Post-hoc Analysis of Clinically Relevant Anti-vaccine and Anti-virus Antibodies in Patients Treated with Nipocalimab in Vivacity-MG3 Study


Topic:

Clinical Trials

Poster Number: 226 M

Author(s):

Faye Yu, BSc, Johnson & Johnson, Eugene Myshkin, PhD, Johnson & Johnson, Sindhu Ramchandren, MD, MS, Johnson & Johnson, Ricardo Rojo Cella, MD, Johnson & Johnson, Robert Edwards, MPH, Johnson & Johnson, Matthew Loza, PhD, Johnson & Johnson, Dessislava Dimitrova, MD, PhD, Johnson & Johnson, Carolyn Cuff, PhD, Johnson & Johnson, Sheng Gao, PhD, Johnson & Johnson

Background: Nipocalimab is a fully-human, high-affinity, aglycosylated, effectorless monoclonal antibody designed to selectively block neonatal fragment-crystallizable receptor, thereby lowering IgG levels, including pathogenic autoantibodies. In the phase 3 Vivacity-MG3 study (NCT04951622), nipocalimab treatment demonstrated rapid, substantial and sustained lowering of total IgG.
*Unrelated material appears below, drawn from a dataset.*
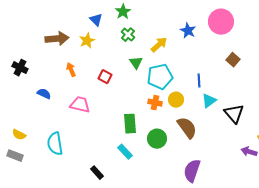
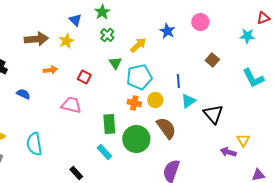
pink circle: (221, 22) -> (200, 22), size x0.7
orange arrow: (71, 70) -> (50, 70), turned 104
pink trapezoid: (80, 105) -> (71, 105), moved
green circle: (157, 139) -> (136, 139), size x1.4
Objectives: To evaluate the impact of nipocalimab on pre-existing clinically relevant anti-vaccine antibodies and humoral response to SARS-CoV-2 challenge in Vivacity-MG3 participants in the double-blind period. Participants received nipocalimab (30 mg/kg loading dose followed by 15 mg/kg afterwards) or placebo intravenously every 2 weeks for 24 weeks. Serum IgG antibody levels against tetanus toxoid (TT) and varicella zoster virus (VZV) were measured at baseline and post-treatment samples in a subset of participants. In participants with available samples and documented SARS-CoV-2 vaccination or infection during the study, antibodies against different epitopes of SARS-CoV-2 were measured.

Results: Nipocalimab reduced pre-existing anti-TT and anti-VZV antibodies similarly to total IgG (observed median pre-dose/minimal reduction at week 24: 69%). The majority of nipocalimab-treated participants who were immune to TT (n=18) and VZV (n=19) at baseline maintained protective antibody levels during the double-blind treatment period. One nipocalimab-treated participant received TT vaccination during treatment and exhibited increased and sustained anti-TT levels above the protective threshold post-vaccination. In nipocalimab-treated participants, SARS-CoV-2 vaccination (n=12) during treatment increased anti-spike antibodies, while SARS-CoV-2 infection (n=9) led to increased anti-spike and anti-nucleocapsid antibodies.

Conclusion: Nipocalimab-treated patients largely remained protected for TT and VZV and demonstrated preserved humoral responses to TT vaccination and SARS-CoV-2 infection/vaccination, supporting compatibility with recommended vaccination schedules.